My research looks at British explorers in the late nineteenth and early twentieth centuries. I am particularly interested in how explorers prepared, used, and represented their bodies and the relationship between these issues and their public and scientific reputations. In looking at these issues, I explore the importance of bodies within scientific practice, geographical fieldwork, and ideas of heroism in the Victorian and Edwardian period.

What do you do outside academia?

Outside of academia, I enjoy doing things that get me away from books, screens, and writing. I particularly enjoy cooking and cycling. I’ve also got into foraging for fruit which I use to make my own jams and chutneys.

What is your favourite song to work too?

I’ve become less and less able to listen to music while I work. I used to do it a lot but often found I ended up typing the lyrics into what I was writing!

What is your favourite book?

C.L.R James’ The Black Jacobins is probably top of my list at the moment. It’s really hard to do this account of the Haitian Revolution justice; it’s well written, impassioned, and I found it almost impossible to put down.

Megan Harvey

Megan Harvey

What are your current research interests?

I’m currently really interested in better understanding the economic and cultural geographies around sleeping and dreaming. My PhD project will think quite explicitly about neoliberal capitalism and its latent desire to harness the micro-spaces and temporalities of sleep. This will include a focus on the practices of night-time businesses, the embodied geographies of commodified sleep technologies and a close examination of subconscious ‘dream space’ to assess the degree of capitalism’s impingement. I also enjoy crafting new cultural geographic research techniques for querying sleeping and dreaming, from a ‘Nocturnal Methodological Praxis’ that explored insomnia and nocturnality within the city, to a ‘Dream Tool-Kit’ that utilised dream journaling and sleep diaries to interpret slumber experiences.

What do you do outside academia?

I think that a work/life balance is really important, so I like to spend my down time doing as much as possible with my family and friends. We like to watch films, play video and board games and cook together. I also play women’s rugby twice a week for Royal Holloway’s university team, which is a great stress reliever!

What is your favourite song to work too?

I love to listen to film and television scores as I work, anything by Hans Zimmer and Ramin Djawadi are usually on my playlist. I recently found the soundtrack to Black Mirrors ‘San Junipero’ by Clint Mansell, it is incredibly reminiscent of the fantastic episode and has been on repeat for a while!

What is your favourite book?

Rebecca by Daphne Du Maurier has long been one of my favourite books, it’s a gloomy and gothic thriller that was later turned into one of my favourite films by Alfred Hitchcock. I also love A Handmaids Tale by Margaret Attwood and Hot Milk by Deborah Levy.

Jack Lowe

Jack Lowe.jpg

What are your current research interests?

I’m a cultural geographer whose research engages with various forms of digital media art to investigate the processes through which places become meaningful. My practice-based PhD project, supervised between Geography and Media Arts, will involve making a mixed-reality game in my home city of Canterbury, as a method of understanding this medium’s potential to enable people to tell, and learn about, the stories that make places meaningful.
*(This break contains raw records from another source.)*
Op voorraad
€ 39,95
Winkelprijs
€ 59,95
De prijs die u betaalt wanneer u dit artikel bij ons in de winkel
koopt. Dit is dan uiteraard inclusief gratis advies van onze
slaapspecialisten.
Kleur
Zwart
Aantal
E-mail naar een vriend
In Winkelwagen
I also have a longstanding interest in the cultural geographies of video game environments; in particular how a sense of place can be crafted in these (semi-)virtual landscapes. In this regard, I’m keen to explore further how post-phenomenology might provide theoretical frameworks through which we can apprehend the relationships between different kinds of materials, technologies, bodies and social contexts in the production of game-playing experiences.

What do you do outside academia?

I’m a big fan of video games, particularly ‘walking simulators’ and other story-based titles. I love walking in physical environments as well as virtual ones; and even though it’s becoming part of my research, I still like to go Geocaching (often with my sister and 7-year-old nephew) to explore new places. I also play piano and guitar, and very occasionally compose some classical stuff; it’s all demos at this stage though. Reading and creative writing are both activities I like to do for pleasure outside academia too.
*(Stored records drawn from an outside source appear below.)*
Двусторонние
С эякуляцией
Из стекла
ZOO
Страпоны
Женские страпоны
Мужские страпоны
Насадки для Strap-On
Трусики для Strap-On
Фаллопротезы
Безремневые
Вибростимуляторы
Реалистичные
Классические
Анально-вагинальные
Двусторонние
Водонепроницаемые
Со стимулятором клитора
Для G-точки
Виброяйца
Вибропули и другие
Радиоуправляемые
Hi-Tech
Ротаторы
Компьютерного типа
What is your favourite song to work to?

I listen to albums rather than individual songs while working, and this tends to be classical music. I adore Jessica Curry’s soundtrack to the video game Everybody’s Gone to the Rapture, which wonderfully captures the spirit of bucolic rural England. I also love working to the music of Olafur Arnalds, Zoe Keating, and most recently Evan Call’s Automemories, the moving and eclectic orchestral score to the anime Violet Evergarden.

What is your favourite book?

I’m going to go for The Orchid Trilogy by Jocelyn Brooke, an author who lived in my home area of rural Kent. It’s a set of three semi-autobiographical novels that tell stories from different parts of Brooke’s life, from his childhood growing up in east Kent during WW1 all the way up to serving in the army during WW2. It paints a melancholy but enchanting picture of a sensitive man, whose passion for the mystical rural landscapes of his childhood, and seeking rare orchids, embodies the distance he experienced from the rest of ‘normal’ society; in particular its ‘desirable’ traits of masculinity.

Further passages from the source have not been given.